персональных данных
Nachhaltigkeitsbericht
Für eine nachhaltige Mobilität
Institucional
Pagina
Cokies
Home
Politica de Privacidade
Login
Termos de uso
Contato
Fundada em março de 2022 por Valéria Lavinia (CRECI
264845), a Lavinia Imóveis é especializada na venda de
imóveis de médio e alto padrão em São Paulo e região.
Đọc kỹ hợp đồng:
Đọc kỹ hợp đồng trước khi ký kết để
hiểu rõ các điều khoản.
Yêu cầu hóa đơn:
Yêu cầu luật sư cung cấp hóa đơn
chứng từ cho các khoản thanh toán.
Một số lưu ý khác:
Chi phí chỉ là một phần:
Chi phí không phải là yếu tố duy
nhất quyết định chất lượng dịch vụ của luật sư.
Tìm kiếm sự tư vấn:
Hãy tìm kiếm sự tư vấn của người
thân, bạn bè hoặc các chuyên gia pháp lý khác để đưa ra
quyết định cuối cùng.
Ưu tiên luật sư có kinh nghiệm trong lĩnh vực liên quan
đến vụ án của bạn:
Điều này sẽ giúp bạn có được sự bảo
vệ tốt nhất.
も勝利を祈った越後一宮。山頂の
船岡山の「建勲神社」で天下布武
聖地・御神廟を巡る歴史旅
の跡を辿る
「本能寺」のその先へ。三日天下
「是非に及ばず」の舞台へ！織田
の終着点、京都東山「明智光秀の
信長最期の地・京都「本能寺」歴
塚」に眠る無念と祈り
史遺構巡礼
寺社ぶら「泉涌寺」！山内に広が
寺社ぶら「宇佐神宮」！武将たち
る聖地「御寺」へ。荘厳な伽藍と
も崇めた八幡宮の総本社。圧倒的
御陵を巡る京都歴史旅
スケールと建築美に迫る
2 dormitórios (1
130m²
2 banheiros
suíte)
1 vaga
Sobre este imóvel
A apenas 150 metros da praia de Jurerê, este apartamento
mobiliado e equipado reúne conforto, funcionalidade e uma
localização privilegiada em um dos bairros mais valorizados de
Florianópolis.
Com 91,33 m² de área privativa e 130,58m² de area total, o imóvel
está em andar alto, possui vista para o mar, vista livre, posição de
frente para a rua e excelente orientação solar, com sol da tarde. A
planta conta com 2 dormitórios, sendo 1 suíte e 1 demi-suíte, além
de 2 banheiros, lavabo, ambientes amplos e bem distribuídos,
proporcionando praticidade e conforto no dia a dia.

==

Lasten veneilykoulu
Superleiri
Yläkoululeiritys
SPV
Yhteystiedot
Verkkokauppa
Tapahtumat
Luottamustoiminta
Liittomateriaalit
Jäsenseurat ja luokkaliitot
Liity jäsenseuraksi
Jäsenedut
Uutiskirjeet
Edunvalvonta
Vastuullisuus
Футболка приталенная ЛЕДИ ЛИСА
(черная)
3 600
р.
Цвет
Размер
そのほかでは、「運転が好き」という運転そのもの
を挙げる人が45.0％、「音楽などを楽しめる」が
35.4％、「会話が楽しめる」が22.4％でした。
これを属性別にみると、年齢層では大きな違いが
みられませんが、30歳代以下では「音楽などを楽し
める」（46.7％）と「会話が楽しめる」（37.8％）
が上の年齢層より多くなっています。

...

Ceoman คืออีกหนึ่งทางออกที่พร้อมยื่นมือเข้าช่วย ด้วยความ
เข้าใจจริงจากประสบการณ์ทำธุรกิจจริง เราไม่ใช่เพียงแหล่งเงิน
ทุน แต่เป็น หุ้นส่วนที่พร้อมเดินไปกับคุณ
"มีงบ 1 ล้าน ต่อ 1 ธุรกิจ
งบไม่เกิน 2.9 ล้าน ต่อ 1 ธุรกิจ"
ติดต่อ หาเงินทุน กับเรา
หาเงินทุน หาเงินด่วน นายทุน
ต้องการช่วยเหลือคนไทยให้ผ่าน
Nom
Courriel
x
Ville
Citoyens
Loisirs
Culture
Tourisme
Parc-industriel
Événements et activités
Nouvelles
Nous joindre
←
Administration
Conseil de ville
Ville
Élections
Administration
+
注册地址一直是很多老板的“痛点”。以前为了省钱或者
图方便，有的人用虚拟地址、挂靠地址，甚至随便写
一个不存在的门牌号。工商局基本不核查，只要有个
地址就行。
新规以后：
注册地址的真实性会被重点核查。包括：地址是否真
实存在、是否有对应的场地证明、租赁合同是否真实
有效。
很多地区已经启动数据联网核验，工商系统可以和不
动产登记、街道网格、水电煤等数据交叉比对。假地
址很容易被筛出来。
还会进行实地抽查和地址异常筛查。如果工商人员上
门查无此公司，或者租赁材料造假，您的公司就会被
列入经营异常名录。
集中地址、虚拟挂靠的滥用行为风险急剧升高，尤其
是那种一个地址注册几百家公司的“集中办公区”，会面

* EXERCISE DIRECTIONS *
Please give an exact copy of the lines above, beginning with the line containing "персональных данных" and running through the line containing "imóveis de médio", and of no other lines.

* OUTPUT FOR THIS EXERCISE *
персональных данных
Nachhaltigkeitsbericht
Für eine nachhaltige Mobilität
Institucional
Pagina
Cokies
Home
Politica de Privacidade
Login
Termos de uso
Contato
Fundada em março de 2022 por Valéria Lavinia (CRECI
264845), a Lavinia Imóveis é especializada na venda de
imóveis de médio e alto padrão em São Paulo e região.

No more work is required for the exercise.